There is plenty to talk about, so let’s get started with what’s new in Kubernetes 1.24.

Kubernetes 1.24 – Editor’s pick:

These are the features that look most exciting to us in this release (ymmv):

#2221 Dockershim removal

As projects grow, they need to let go of their legacy features to ensure their future. Dockershim was the container runtime of Kubernetes, but it has been superseded by the better CRI pluggable system. Now that Dockershim has been removed, many developers and cluster administrators will have to go through an inconvenient, but necessary migration.

Víctor Jiménez Cerrada – Content Manager Engineer at Sysdig

#1432 CSI volume health monitoring

Being able to load a sidecar that checks for the health of persistent volumes is a welcome addition. Now, cluster administrators will be able to react better and faster to events like a persistent volume being deleted outside of Kubernetes. This will absolutely increase the reliability of Kubernetes clusters.

Vicente J. Jiménez Miras – Security Content Engineer at Sysdig

#2943 Network Policy Status

Yes, please bring more user-friendly features like this one. It is a container security best practice to create network policies that follow a zero-trust approach. However, sometimes you get a difficult to debug error and you end up opening your policy more than than you desire. Being able to debug these situations will make Kubernetes clusters more secure.
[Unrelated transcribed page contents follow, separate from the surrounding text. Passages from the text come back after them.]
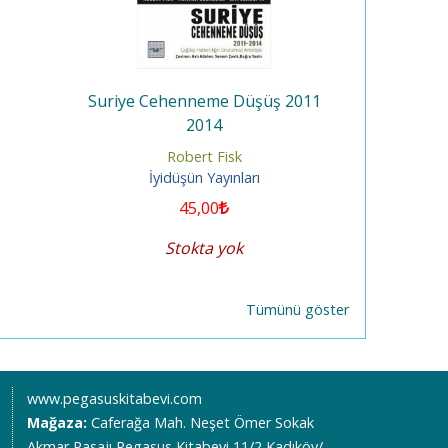
Suriye Cehenneme Düşüş 2011
Cezayir
2014
Robert Fisk
İyidüşün Yayınları
İy
45
,00
Stokta yok
Tümünü göster
www.pegasuskitabevi.com
Mağaza:
Caferağa Mah. Neşet Ömer Sokak
Akmar Pasajı Pegasus Kitabevi 11/2 Kadıköy/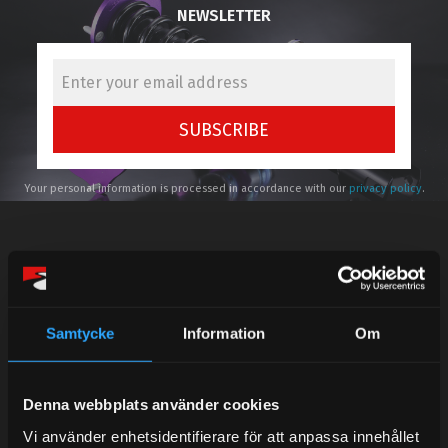
NEWSLETTER
SUBSCRIBE
Your personal information is processed in accordance with our
privacy policy
.
Telefonsupport:
Samtycke
Information
Om
Mån-Tors: 10:30-15:00
Denna webbplats använder cookies
Lunchstängt 12:00-13:00
Vi använder enhetsidentifierare för att anpassa innehållet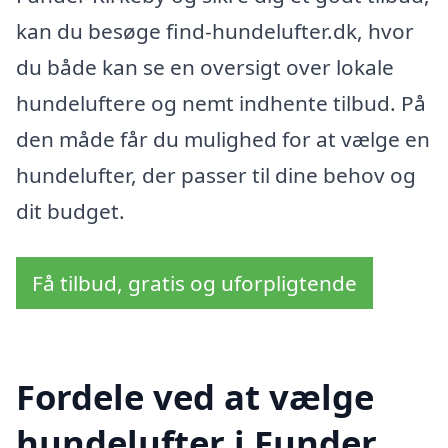
kan du besøge find-hundelufter.dk, hvor
du både kan se en oversigt over lokale
hundeluftere og nemt indhente tilbud. På
den måde får du mulighed for at vælge en
hundelufter, der passer til dine behov og
dit budget.
Få tilbud, gratis og uforpligtende
Fordele ved at vælge
hundelufter i Funder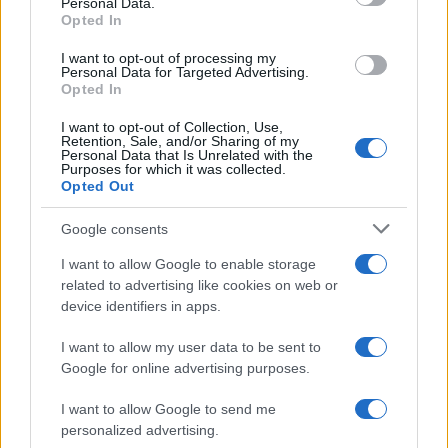
Personal Data.
not limited to your visit or usage behaviour. You may click to
Opted In
grant or deny consent to Google and its third-party tags to
use your data for below specified purposes in below Google
I want to opt-out of processing my
consent section.
Personal Data for Targeted Advertising.
Opted In
I want to opt-out of Collection, Use,
Retention, Sale, and/or Sharing of my
Personal Data that Is Unrelated with the
Purposes for which it was collected.
Opted Out
Infortunati fantacalcio: cosa fare con i
lungodegenti Morata, Dumfries,
Google consents
Vlahovic e Gimenez?
I want to allow Google to enable storage
Franco Capalbo
related to advertising like cookies on web or
device identifiers in apps.
21 Dicembre 2025
4
minuti
I want to allow my user data to be sent to
Google for online advertising purposes.
I want to allow Google to send me
personalized advertising.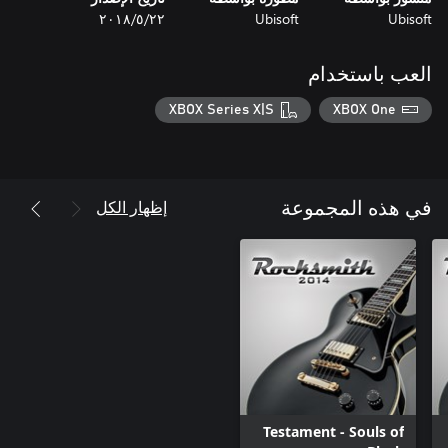
Ubisoft
Ubisoft
٢٢‏/٥‏/٢٠١٨
العب باستخدام
XBOX Series X|S
XBOX One
إظهار الكل
في هذه المجموعة
Testament - Souls of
Miguel Hernández – Security Content Engineer at Sysdig

#2578 Windows operational readiness definition and tooling convergence

Since it was introduced in Kubernetes 1.14, Windows support keeps growing release after release, opening Kubernetes to a wide range of companies that wouldn’t have considered it otherwise.

With this standard that Kubernetes 1.24 defines, it will be easier to compare Windows support between Kubernetes vendors. Hopefully this will make adopting Kubernetes in these environments a bit less uncertain.

Daniel Simionato – Security Content Engineer at Sysdig

#108004 kubelet: expose OOM metrics

This is one tiny improvement that doesn’t qualify for an enhancement, but it will have significant repercussions. Starting with 1.24, kubelet offers a new Prometheus metric that registers the number of OutOfMemory events that have occurred in a container. This offers more visibility on a recurring problem in Kubernetes operations when the memory limits don’t meet the container usage and needs.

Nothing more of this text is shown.